Effects of the sample orientation change. (a) The same sample acquired for the same light position for three orientations (0, 60 and 90\(^\circ \) rotation): (b) the corresponding estimated angular reflectance, (c) the saliency maps using our methodology

4.3 Invariance to Object Rotation

Our approach is applied on the second dataset \(D_2\) for illustration purposes of the rotation invariance property of our methodology. This rotation-invariance property is important for the comparison between the modal spectra corresponding to all point/pixel of the inspected surface. Those spectra describe the reflectance shapes, and therefore allow to generate robust saliency maps that are not affected by the object pose or the orientation of texture pattern. The mean reflectance shape (Fig. 7 b) characterizing the normal behaviour over the whole surface of the gauge block corresponds to the linear combination of the mean vector of coefficients \(\lambda _i\) with the associated modes \(Q_i\) of the RMB. In this original space of representation, we can easily observe that the spectra \(\lambda _i\) vary while the surface orientation of the gauge block is rotated, as shown in the first chart of Fig. 8. The change of parametrization consists in replacing the set of coefficients \(\lambda _i\) by a subset of amplitudes \(\lambda _j'\) (second chart of Fig. 8), after separating the component linked to the orientation as described in Sect. 3.1. The resulting spectra of amplitudes \(\lambda _j'\) constructed from the initial set of coefficients \(\lambda _i\), are quite similar (invariant) for the three different orientations (0, 60 and 90\(^{\circ }\) rotation) of the gauge block. The small differences between these spectra can be explained by the light positions that can not be strictly identical in practice when the surface is rotated inside the RTI dome. However these deviations are not critical for the visual saliency estimation. The resulting saliency maps given in Fig. 7 c obtained from these data show that our approach is robust to a change of orientation of the object. The salient features detected over the metal surface of the gauge block corresponds to many scratches, marks, and regions where the brushed pattern displays more pronounced (deeper) lines than normal visual appearance.

Fig. 8.
figure 8

Change of parametrization from the original spectra \(\lambda _i\) to its rotation-invariant spectra \(\lambda _j'\), characterizing the reflectance shape independently of the surface orientation

5 Conclusion

This paper presented a novel methodology for the detection of anomalies applied on metallic surfaces from high dimensional RTI data.
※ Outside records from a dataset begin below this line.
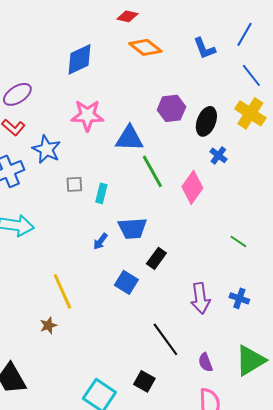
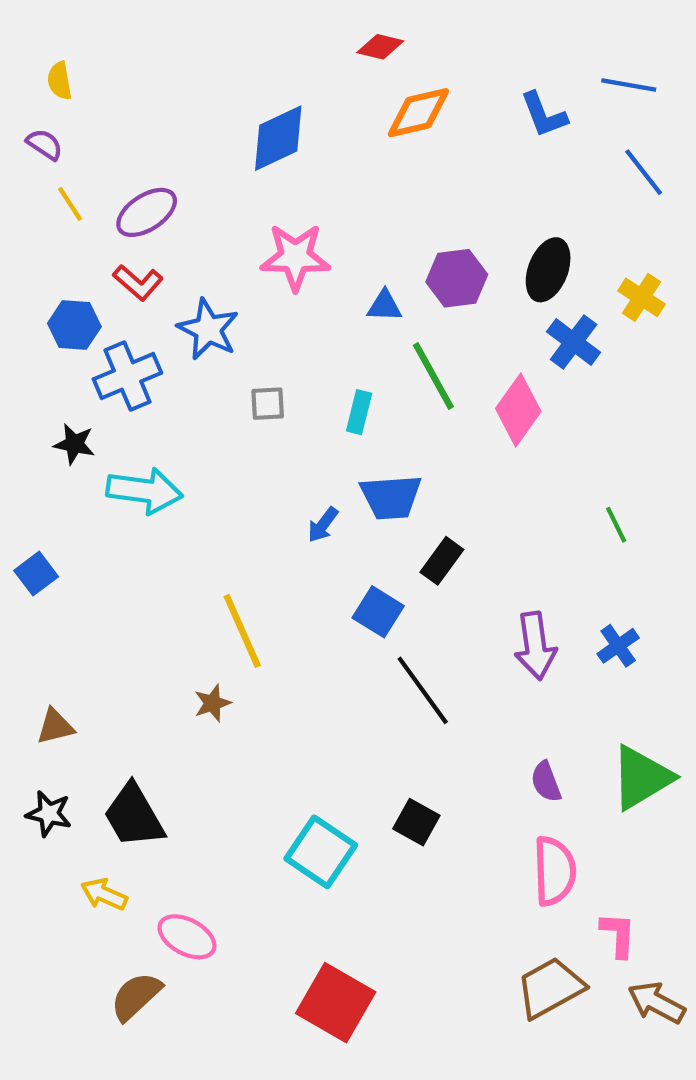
blue line: (244, 34) -> (629, 85), turned 70
orange diamond: (145, 47) -> (418, 113), turned -52
purple hexagon: (171, 108) -> (457, 278), moved
yellow cross: (250, 113) -> (642, 297), moved, size x0.7
blue triangle: (129, 138) -> (384, 306), size x0.6
blue cross: (218, 155) -> (574, 342), size x1.4
cyan rectangle: (101, 193) -> (359, 412), moved
green line: (238, 241) -> (616, 525), turned 30
blue cross: (239, 298) -> (618, 646), turned 36
black line: (165, 339) -> (423, 690), moved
The method presents the advantage to be insensitive to both object rotations and pattern orientation. The effectiveness of our methodology in terms of both detection performance and of time-saving was shown on real surfaces. We claim:

  1. 1.

    A change in the DMD parametrization of angular reflectances was introduced in order to compare the reflectance shapes independently from their spatial orientation.

  2. 2.

    Changes in reflectance shape over the inspected surface are then identified and located by performing a multivariate analysis in this rotation-invariant space.

  3. 3.

    Finally, we provided a method for saliency maps computation from this information as means of anomaly detection. The maps we compute showed a precise location of surface anomalies. Plotting reflectance shapes at the location of detected anomalies could be used in future work as a descriptor correlated with the anomalies visibility for the criticality evaluation.